ABOUT THIS EXERCISE: Below are records; how many of their lines contain "Израиле"? Give the number and no other words.

***

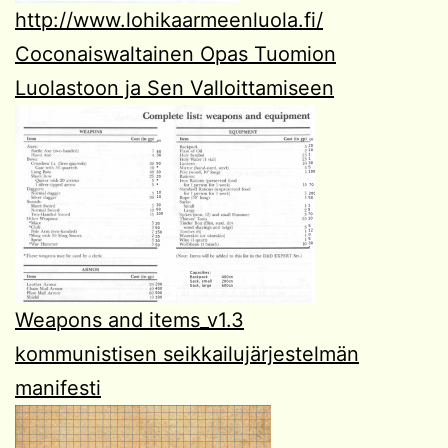
http://www.lohikaarmeenluola.fi/
Coconaiswaltainen Opas Tuomion
Luolastoon ja Sen Valloittamiseen
Weapons and items_v1.3
kommunistisen seikkailujärjestelmän
manifesti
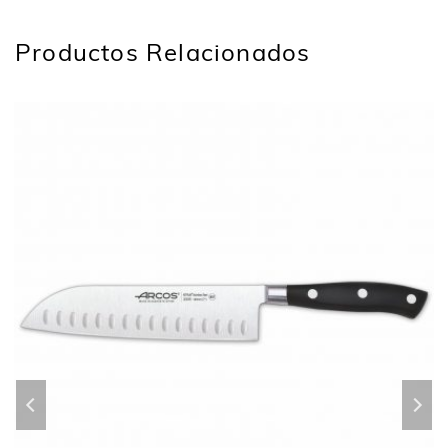
Productos Relacionados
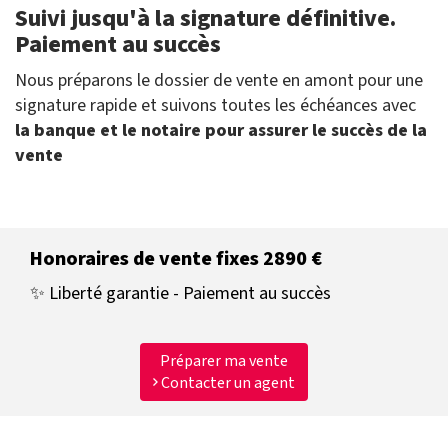
Suivi jusqu'à la signature définitive.
Paiement au succès
Nous préparons le dossier de vente en amont pour une
signature rapide et suivons toutes les échéances avec
la banque et le notaire pour assurer le succès de la
vente
Honoraires de vente fixes 2890 €
✨ Liberté garantie - Paiement au succès
Préparer ma vente
Contacter un agent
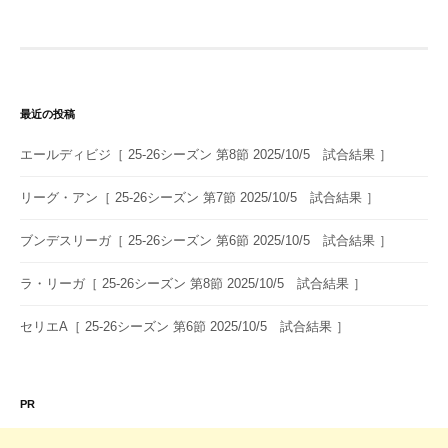
ビ
ゲ
ー
シ
最近の投稿
ョ
エールディビジ［ 25-26シーズン 第8節 2025/10/5 試合結果 ］
ン
リーグ・アン［ 25-26シーズン 第7節 2025/10/5 試合結果 ］
ブンデスリーガ［ 25-26シーズン 第6節 2025/10/5 試合結果 ］
ラ・リーガ［ 25-26シーズン 第8節 2025/10/5 試合結果 ］
セリエA［ 25-26シーズン 第6節 2025/10/5 試合結果 ］
PR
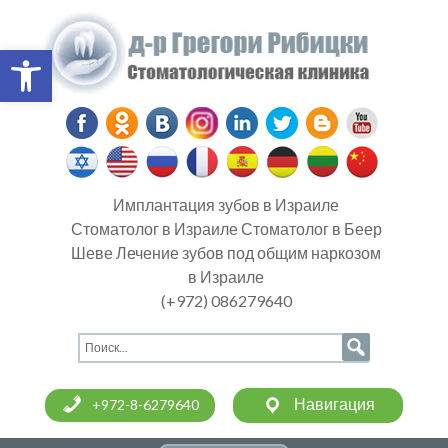
Open toolbar
Имплантация зубов в Израиле
Стоматолог в Израиле Стоматолог в Беер
Шеве Лечение зубов под общим наркозом
в Израиле
(+972) 086279640
Навигация
+972-8-6279640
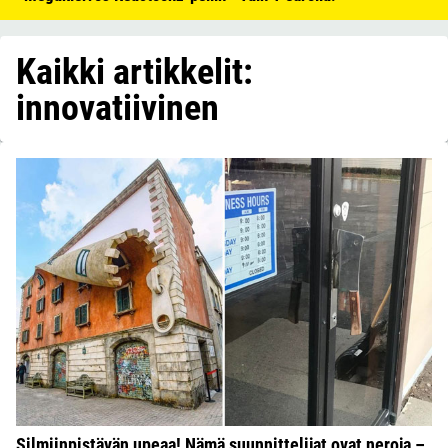
Kaikki artikkelit:
innovatiivinen
Silmiinpistävän upeaa! Nämä suunnittelijat ovat neroja –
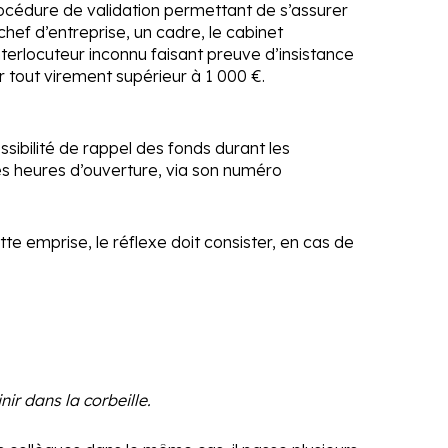
océdure de validation permettant de s’assurer
ef d’entreprise, un cadre, le cabinet
terlocuteur inconnu faisant preuve d’insistance
 tout virement supérieur à 1 000 €.
ssibilité de rappel des fonds durant les
es heures d’ouverture, via son numéro
tte emprise, le réflexe doit consister, en cas de
ir dans la corbeille.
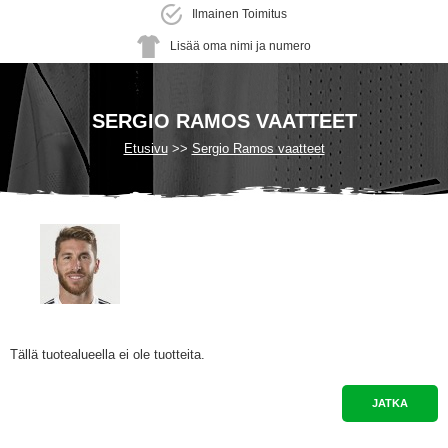
Ilmainen Toimitus
Lisää oma nimi ja numero
SERGIO RAMOS VAATTEET
Etusivu
Sergio Ramos vaatteet
Tällä tuotealueella ei ole tuotteita.
JATKA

***

SOLUTION: 3